Zé Sarmento - Saraus da cidade, nas palestras que faço em bibliotecas, escolas públicas, nas aulas de história que leciono pra cursinho para o Enem, vestibular, concursos. Não consigo, como muitos escritores, poetas e agitadores de literatura, ficar oferecendo meus livros para as pessoas os levando na mochila. Sou tímido pra isso, como vendedor iria morrer de fome.
SMC - Onde podemos comprar os seus livros?
Zé Sarmento - Em algumas livrarias dessas grades, Nobel, Siciliano, Saraiva, Submarino, Cultura, pelos sites delas. No google se acha também onde vende. Na livraria suburbano convicto do Alessandro Buzo, nas lojas 1 dasul do escritor Ferréz, na Zouk editora, na editora do Bixiga que também vai editar Ângela, a LPbooks. Todas mandam entregar pelo correio.

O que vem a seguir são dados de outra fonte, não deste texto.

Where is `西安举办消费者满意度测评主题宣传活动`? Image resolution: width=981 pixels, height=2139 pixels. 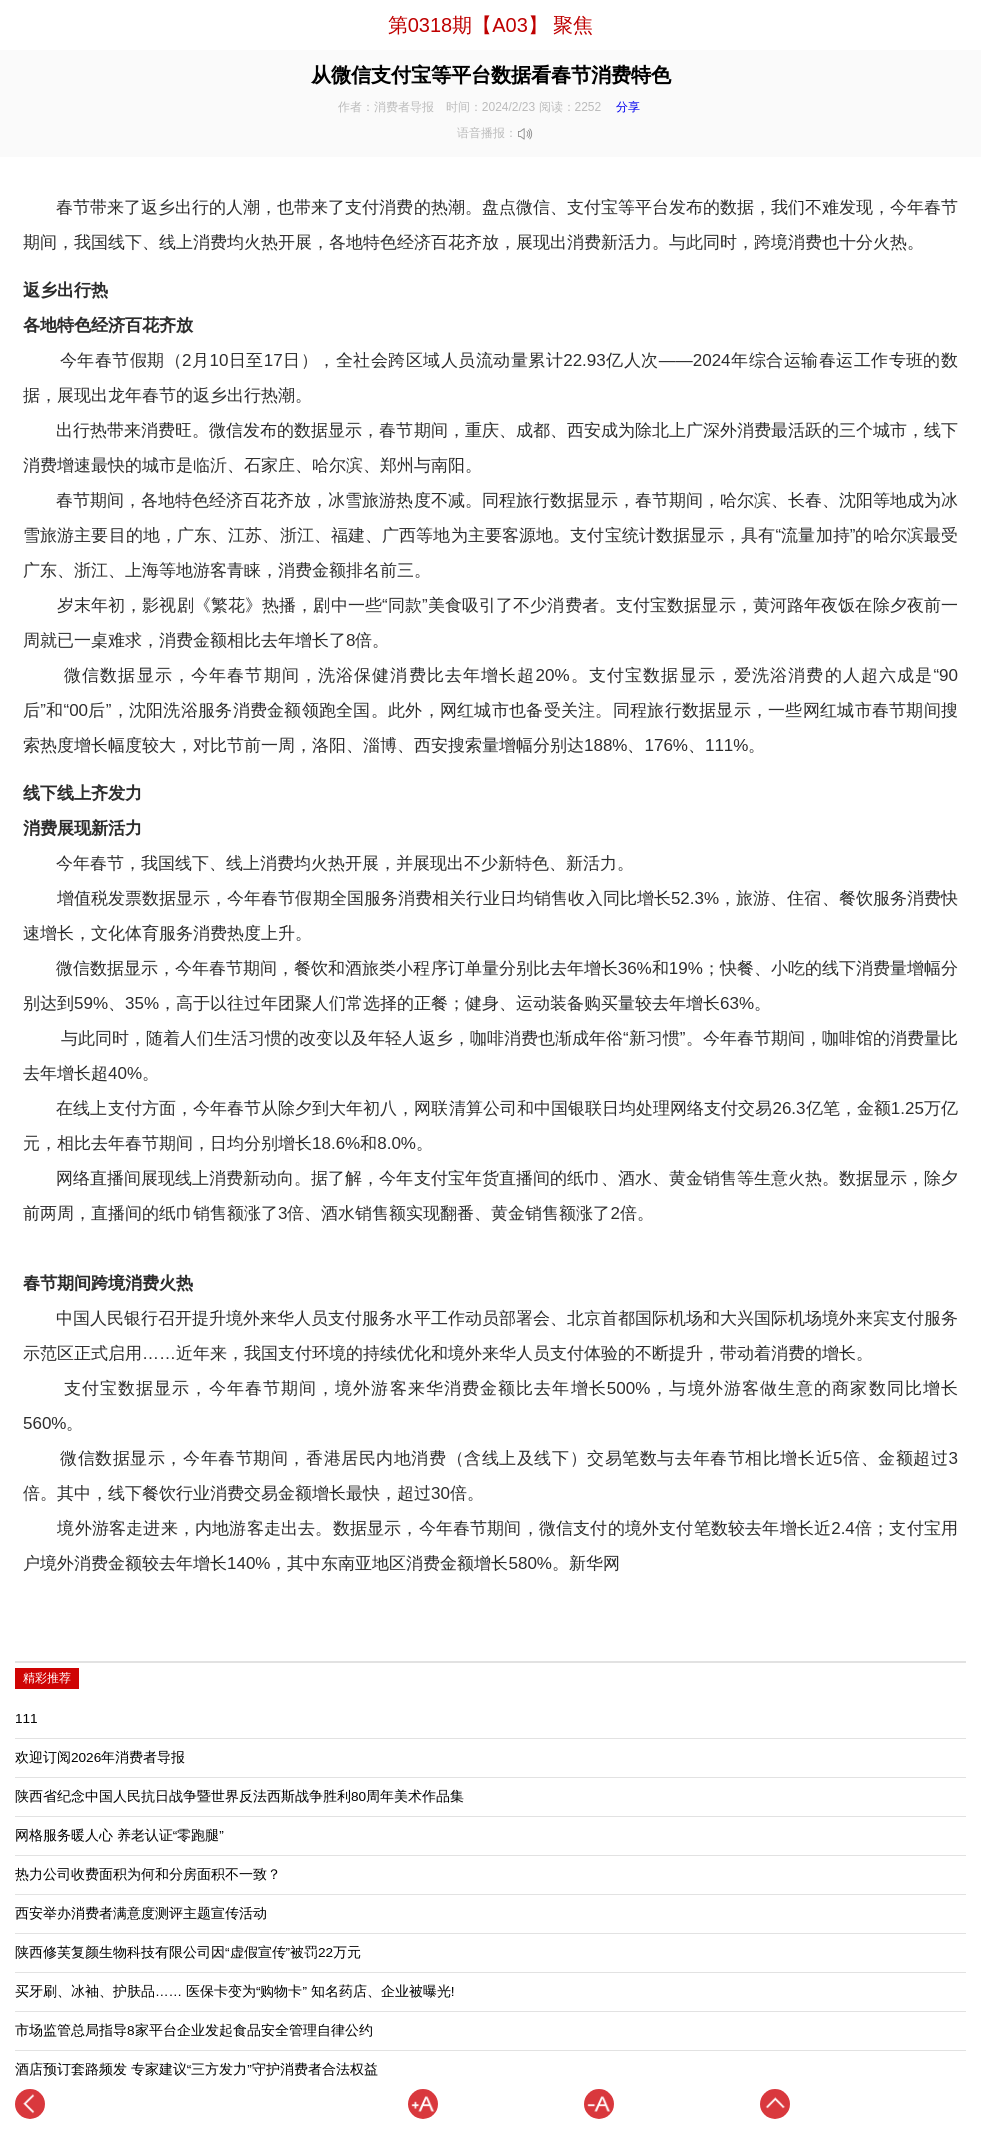 西安举办消费者满意度测评主题宣传活动 is located at coordinates (141, 1913).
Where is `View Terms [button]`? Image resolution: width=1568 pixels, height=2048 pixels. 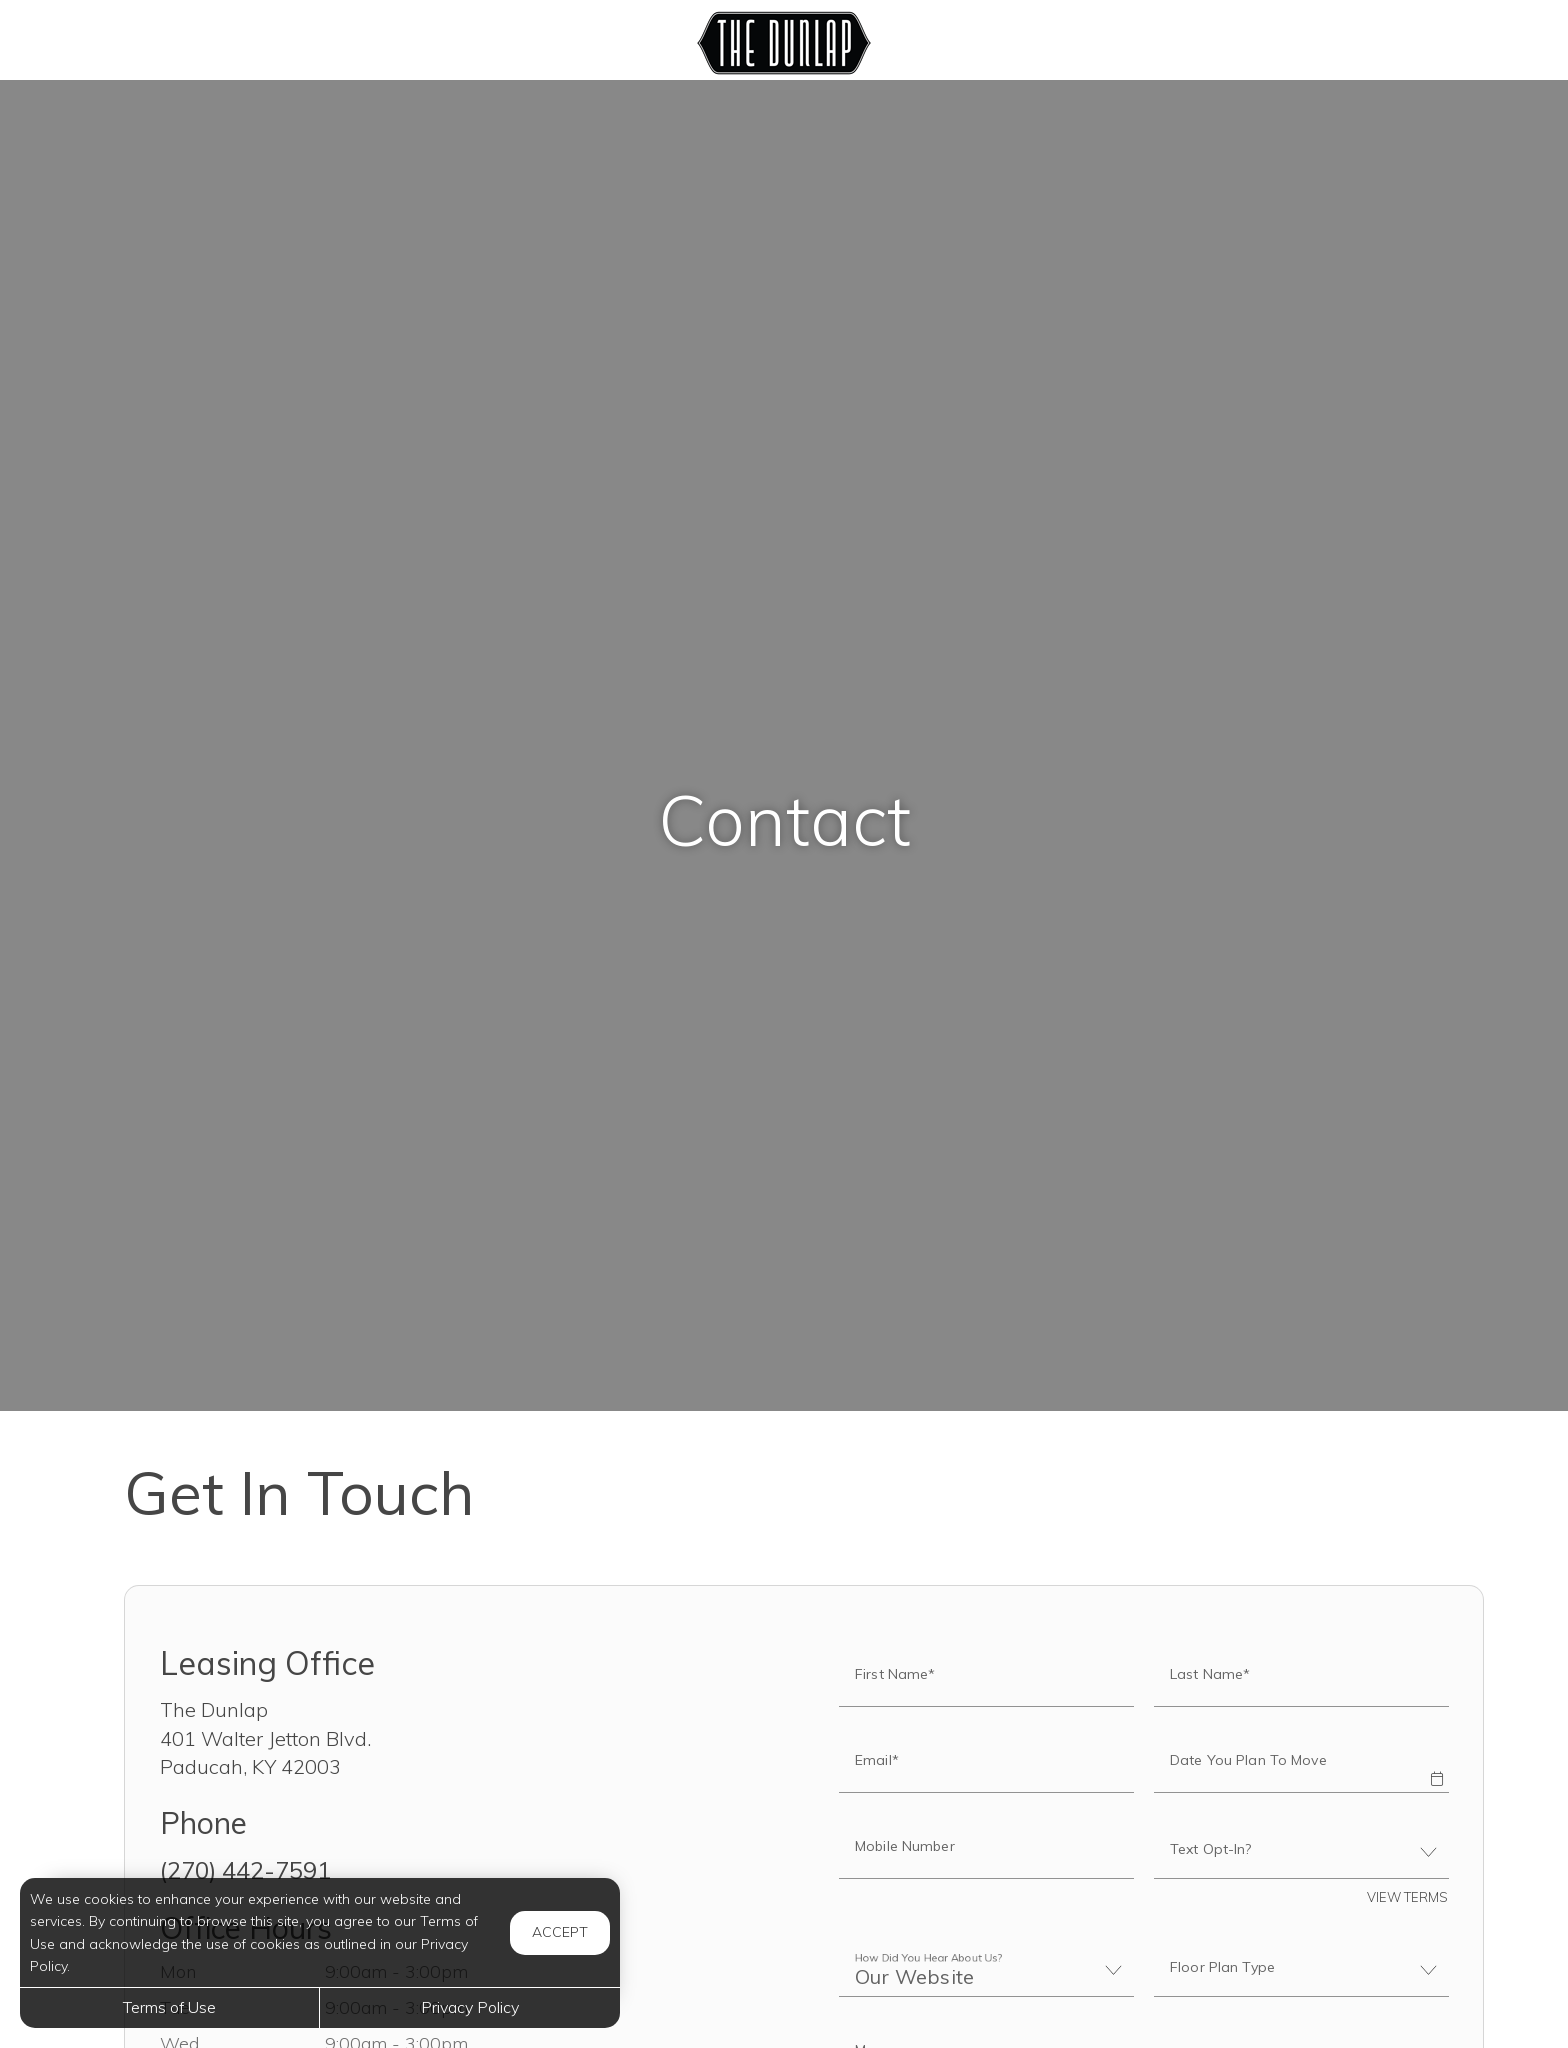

Email: josemarquessarmento@gmail.com
Face book: Zé Sarmento
Blog: jmsarmento.blogspot.com.br
SMC - Quais as melhorias que você citaria para o mercado literário no Brasil?
Zé Sarmento - A primeira questão a ser revolvida é que os livros barateassem, fossem subsidiados mais do que são, que as três esferas de governos, federal, estadual, e municipal incentivassem bem mais a literatura. Que deixasse de ser viciada olhando somente para aqueles autores de sempre, cujos editais de incentivo a literatura, basicamente, estão quase sempre endereçados aos mesmos nomes. Levar os autores para um “entrevero, papo” direto com o público, cara a cara para o leitor, principalmente o leitor iniciante, jovem, saber que o escritor, autor dos livros existem de fato, que ainda não morreram.
SMC - Pois bem, estamos chegando ao fim da entrevista, o Projeto Divulga Escritor agradece sua participação, muito bom conhecer melhor o Escritor Zé Sarmento, que mensagem você deixa para nossos leitores?
Zé Sarmento - Continuem lendo, escrevendo, editando. Não mandem os vossos originais pra editoras, nem pequenas nem grandes. Recebi muitas cartas de negativas de grandes editoras. Eu na simplicidade sonhadora de um escritor que não conhecia como funciona o mercado, tentando editar com grande editora. Que loucura! Só se eu fosse o Pelé, mas é o Pelé mesmo, o verdadeiro, que se escrevesse um livro, mesmo com todas as páginas em branco, todas as grandes queriam assinar contrato com ele, ( com muito respeito ao Pelé, é só uma comparação, porque sei que o Pelé não vai se dispor a escrever livro, a cantar vá lá).
O que vale para as editoras capitalistas é o nome, e não o conteúdo que tem o seu livro. Vai à luta, edita com tiragem reduzida, com produção através de demanda, vai vendendo, vai dando, doando, logo mais pedindo novos livros, 50, 100, assim se vai trabalhando o livro. Hoje é barato editar, várias editoras já trabalham assim, por demanda, até as grandes, dependendo do nome que tenha conseguido construir no mercado editorial o autor, já trabalham assim.
Onde tiver uma aglomeração pondo fogo na panela fervendo arte, esteja presente com o seu livro e não um projeto de livro, de projeto o mundo tá cheio. As pessoas querem tocar, folhear o livro em seu formato tradicional. Amigo, boa sorte na sua empreitada como escritor do primeiro livro.